Germans love syllabic abbreviations and I can prove it to you.

You know Haribo? That maker of spongy gummi bears? Syllabic abbreviation. It’s based on the company’s founder – Johann Riegel, who went by Hans. They took the first syllables of his first and last names and, because they apparently needed a third syllable, the first syllable of Bonn, where the company was based.

This created Haribo, or Hans Riegel Bonn. Cool, eh?

Szllabic abbreviations haribo
Photo thanks TuiFLY.

Syllabic abbreviations. I had no idea there was a term for it! I thought Germans were just making this up.

It gets worse – or better, depending on if you’re a glass-half-full or glass-half-empty type of human.

The Dassler brothers in pre-war Germany started a shoe factory in the sleepy village of Herzogenaurach, which is within running distance of Nuremberg. The brothers were named Rudi and Adi which, yes, is short for that German name no one wants to be called anymore.

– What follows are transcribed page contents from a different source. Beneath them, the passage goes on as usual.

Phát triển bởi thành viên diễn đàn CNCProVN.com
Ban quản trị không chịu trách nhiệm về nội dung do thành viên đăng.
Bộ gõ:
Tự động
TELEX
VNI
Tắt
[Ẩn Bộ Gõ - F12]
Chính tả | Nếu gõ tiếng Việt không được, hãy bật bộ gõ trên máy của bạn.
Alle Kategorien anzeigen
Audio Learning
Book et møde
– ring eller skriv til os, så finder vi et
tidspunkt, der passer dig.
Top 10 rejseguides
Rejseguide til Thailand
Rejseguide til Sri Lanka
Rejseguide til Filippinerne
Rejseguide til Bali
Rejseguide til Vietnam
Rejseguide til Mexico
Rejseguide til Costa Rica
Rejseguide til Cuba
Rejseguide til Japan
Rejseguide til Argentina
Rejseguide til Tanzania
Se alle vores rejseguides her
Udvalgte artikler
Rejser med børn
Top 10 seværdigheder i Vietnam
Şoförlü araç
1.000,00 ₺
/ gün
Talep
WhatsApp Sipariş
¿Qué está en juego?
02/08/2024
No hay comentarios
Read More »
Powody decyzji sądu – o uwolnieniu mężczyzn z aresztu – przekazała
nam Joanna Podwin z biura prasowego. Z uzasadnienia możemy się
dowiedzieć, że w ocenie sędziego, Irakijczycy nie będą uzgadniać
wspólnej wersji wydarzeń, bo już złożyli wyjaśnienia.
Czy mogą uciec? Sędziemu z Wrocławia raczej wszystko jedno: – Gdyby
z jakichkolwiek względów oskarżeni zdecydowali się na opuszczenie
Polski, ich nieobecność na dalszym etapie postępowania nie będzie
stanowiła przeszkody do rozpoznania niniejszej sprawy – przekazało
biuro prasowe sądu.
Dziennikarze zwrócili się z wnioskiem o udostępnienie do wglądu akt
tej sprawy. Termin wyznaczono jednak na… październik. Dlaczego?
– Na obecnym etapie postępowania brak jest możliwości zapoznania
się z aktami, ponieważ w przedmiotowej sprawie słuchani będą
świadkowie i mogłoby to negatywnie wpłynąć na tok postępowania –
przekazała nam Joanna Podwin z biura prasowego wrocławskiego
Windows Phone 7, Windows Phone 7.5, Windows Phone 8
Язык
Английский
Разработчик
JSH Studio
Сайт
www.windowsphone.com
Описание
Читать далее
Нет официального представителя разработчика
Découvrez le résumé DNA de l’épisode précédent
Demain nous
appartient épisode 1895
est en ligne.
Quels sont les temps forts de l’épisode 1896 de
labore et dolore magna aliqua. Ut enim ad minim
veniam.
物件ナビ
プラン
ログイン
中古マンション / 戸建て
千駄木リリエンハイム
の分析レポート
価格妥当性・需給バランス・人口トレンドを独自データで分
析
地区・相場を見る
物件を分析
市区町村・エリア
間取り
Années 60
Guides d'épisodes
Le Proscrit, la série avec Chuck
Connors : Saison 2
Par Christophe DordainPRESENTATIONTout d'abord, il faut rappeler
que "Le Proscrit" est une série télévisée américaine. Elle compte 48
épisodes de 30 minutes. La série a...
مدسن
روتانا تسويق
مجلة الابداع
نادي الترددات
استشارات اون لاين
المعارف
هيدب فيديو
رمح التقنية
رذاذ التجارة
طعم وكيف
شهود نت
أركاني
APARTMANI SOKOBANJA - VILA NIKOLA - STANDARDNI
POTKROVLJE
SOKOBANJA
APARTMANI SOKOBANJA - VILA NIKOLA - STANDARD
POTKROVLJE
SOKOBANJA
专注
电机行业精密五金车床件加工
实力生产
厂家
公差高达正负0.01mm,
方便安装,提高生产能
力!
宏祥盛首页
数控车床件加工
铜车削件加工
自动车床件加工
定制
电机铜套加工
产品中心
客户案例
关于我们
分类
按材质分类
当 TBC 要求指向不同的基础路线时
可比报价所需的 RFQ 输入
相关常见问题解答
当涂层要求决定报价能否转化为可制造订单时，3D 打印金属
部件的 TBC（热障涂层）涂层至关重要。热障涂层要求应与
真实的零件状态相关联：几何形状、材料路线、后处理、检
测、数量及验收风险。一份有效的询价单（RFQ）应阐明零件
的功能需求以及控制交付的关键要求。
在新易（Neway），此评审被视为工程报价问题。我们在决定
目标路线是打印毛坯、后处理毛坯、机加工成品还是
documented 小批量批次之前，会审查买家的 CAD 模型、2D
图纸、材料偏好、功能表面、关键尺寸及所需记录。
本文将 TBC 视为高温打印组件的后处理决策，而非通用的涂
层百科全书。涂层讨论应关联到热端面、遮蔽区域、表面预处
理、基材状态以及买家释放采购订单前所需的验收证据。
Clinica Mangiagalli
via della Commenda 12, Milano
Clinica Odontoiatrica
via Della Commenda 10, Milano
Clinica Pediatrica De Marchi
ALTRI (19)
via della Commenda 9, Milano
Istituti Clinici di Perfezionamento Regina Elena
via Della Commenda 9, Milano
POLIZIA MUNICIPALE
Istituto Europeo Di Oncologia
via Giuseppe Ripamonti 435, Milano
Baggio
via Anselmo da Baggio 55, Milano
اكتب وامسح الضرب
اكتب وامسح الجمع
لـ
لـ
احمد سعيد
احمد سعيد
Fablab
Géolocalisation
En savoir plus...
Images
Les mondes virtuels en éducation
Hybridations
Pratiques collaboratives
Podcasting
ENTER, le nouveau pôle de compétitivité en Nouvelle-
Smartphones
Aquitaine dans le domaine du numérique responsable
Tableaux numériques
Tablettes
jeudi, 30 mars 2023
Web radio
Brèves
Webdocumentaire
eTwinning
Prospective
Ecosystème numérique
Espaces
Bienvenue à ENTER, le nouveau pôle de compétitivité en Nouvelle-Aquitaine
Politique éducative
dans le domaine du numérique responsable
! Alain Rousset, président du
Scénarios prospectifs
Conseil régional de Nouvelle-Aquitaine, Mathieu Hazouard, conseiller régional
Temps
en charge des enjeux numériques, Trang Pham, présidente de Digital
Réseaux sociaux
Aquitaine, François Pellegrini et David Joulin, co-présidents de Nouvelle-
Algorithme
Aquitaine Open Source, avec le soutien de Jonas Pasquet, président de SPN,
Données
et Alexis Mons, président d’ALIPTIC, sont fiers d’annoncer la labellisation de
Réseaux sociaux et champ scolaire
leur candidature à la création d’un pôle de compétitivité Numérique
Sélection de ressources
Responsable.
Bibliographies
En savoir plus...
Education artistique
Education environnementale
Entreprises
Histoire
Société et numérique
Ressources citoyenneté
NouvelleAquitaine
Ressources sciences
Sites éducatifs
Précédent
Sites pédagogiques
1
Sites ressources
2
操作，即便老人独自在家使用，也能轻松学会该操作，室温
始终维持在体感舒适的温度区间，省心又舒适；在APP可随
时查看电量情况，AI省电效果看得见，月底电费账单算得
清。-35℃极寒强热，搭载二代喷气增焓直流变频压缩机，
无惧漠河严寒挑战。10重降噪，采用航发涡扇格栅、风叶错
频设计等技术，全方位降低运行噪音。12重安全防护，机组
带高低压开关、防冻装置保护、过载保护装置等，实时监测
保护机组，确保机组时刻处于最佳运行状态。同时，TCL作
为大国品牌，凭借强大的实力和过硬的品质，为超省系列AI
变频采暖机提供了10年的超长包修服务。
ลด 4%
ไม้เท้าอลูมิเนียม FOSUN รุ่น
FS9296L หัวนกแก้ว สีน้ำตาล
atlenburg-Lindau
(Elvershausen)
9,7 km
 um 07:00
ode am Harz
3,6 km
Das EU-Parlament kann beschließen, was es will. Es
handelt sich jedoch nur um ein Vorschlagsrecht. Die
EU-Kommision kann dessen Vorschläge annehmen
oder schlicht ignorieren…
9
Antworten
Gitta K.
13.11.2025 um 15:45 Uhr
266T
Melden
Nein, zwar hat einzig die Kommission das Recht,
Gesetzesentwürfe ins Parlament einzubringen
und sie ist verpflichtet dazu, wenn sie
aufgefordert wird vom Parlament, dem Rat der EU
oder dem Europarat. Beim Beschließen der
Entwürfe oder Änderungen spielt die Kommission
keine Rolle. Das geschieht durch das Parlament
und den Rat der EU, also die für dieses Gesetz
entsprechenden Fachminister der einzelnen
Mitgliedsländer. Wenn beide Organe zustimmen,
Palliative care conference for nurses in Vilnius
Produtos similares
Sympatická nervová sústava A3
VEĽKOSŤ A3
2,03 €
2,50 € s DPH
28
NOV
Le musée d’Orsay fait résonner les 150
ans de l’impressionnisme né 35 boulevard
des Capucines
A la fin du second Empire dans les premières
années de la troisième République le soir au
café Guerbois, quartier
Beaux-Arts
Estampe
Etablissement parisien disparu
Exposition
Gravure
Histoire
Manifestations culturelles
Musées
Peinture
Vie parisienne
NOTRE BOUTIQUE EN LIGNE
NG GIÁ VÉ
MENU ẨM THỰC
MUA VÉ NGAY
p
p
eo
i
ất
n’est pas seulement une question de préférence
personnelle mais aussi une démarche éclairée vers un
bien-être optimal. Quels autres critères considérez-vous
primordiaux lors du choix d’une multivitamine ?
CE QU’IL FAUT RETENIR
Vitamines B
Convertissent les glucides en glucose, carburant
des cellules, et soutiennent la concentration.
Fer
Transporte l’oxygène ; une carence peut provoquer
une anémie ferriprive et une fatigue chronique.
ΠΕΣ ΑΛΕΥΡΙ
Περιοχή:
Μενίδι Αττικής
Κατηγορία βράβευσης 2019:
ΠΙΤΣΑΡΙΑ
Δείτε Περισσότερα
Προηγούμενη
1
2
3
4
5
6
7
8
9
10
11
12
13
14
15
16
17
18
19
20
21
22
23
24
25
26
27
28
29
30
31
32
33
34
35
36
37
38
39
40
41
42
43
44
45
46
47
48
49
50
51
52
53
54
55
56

But Rudi and Adi didn’t get along and they divided the shoe company into two in 1948.

Rudi would end up calling his half of the company Puma – because how lame does Ruda sound? – but Adi called his – wait for it – Adidas (Germans pronounce it Ah-Dee-Dass, if you ever wondered). Adi Dassler! Adidas! Mind. Blown.

syllabic abbreviations adidas

These are pretty common schoolyard truths in Germany. Just ask a German, they’ll tell you everything I just told you, but there’s one many Germans don’t even know: Milka.

Milka is Germany’s Hershey’s or Cadbury, if the chocolate actually tasted like chocolate and the packaging was always purple.

Even Milka’s cows are purple.

Full disclosure: I love Hershey’s because it tastes like Halloween and childhood and, come on, Hershey’s kisses y’all! But the first time I tried European chocolate it scared me. I was in third grade and snuck pieces of Toblerone at the Koernig’s house and it freaked me out – partially because I thought Mrs. Koernig was going to catch me and partially because it tasted amazing.

So amazing it scared me.

So Milka: It’s short for Milch Kakao (milk chocolate). Milka! I only learned this a week ago myself.

syllabic abbreviations milka

Oh there are more. Lots more. Hanuta is this great hazelnutty chocolate snack that’s a kind of cookie/candy bar thing that’s known as a Tafel in German. Hazelnut is Haselnuss in German so even you might be able to do that math: HaselNussTafel. Hanuta! They taste a million times better than they sound.

syllabic abbreviations hanuta

How about Aldi? No I’m not kidding. It’s owned by the Albrechts and the stores are considered discount – or Diskont – stores. Go on. Get some scratch paper and work it out. They’re taking over the world now so you’ll be able to use that one in the checkout line soon.

But these are just commercial examples. The German culture is filthy with other syllabic abbreviations. And by filthy I just mean they’re all over the place. Parents drop their kids off at a Kindertagesstätte (nursery) every morning, for example, but they call it a Kita. Some of those parents might work for – or be investigated by – the Kripo, or the Kriminal Polizei.

Oh! One of my faves when I first moved to Berlin was Vokuhila. Sounds exotic, right? It’s not. It’s German for mullet, that haircut favored by ‘70s soccer stars and the guy the changes the oil on my Chevy Tahoe. It’s short for: vorne kurz, hinten lang (short in the front, long in the back).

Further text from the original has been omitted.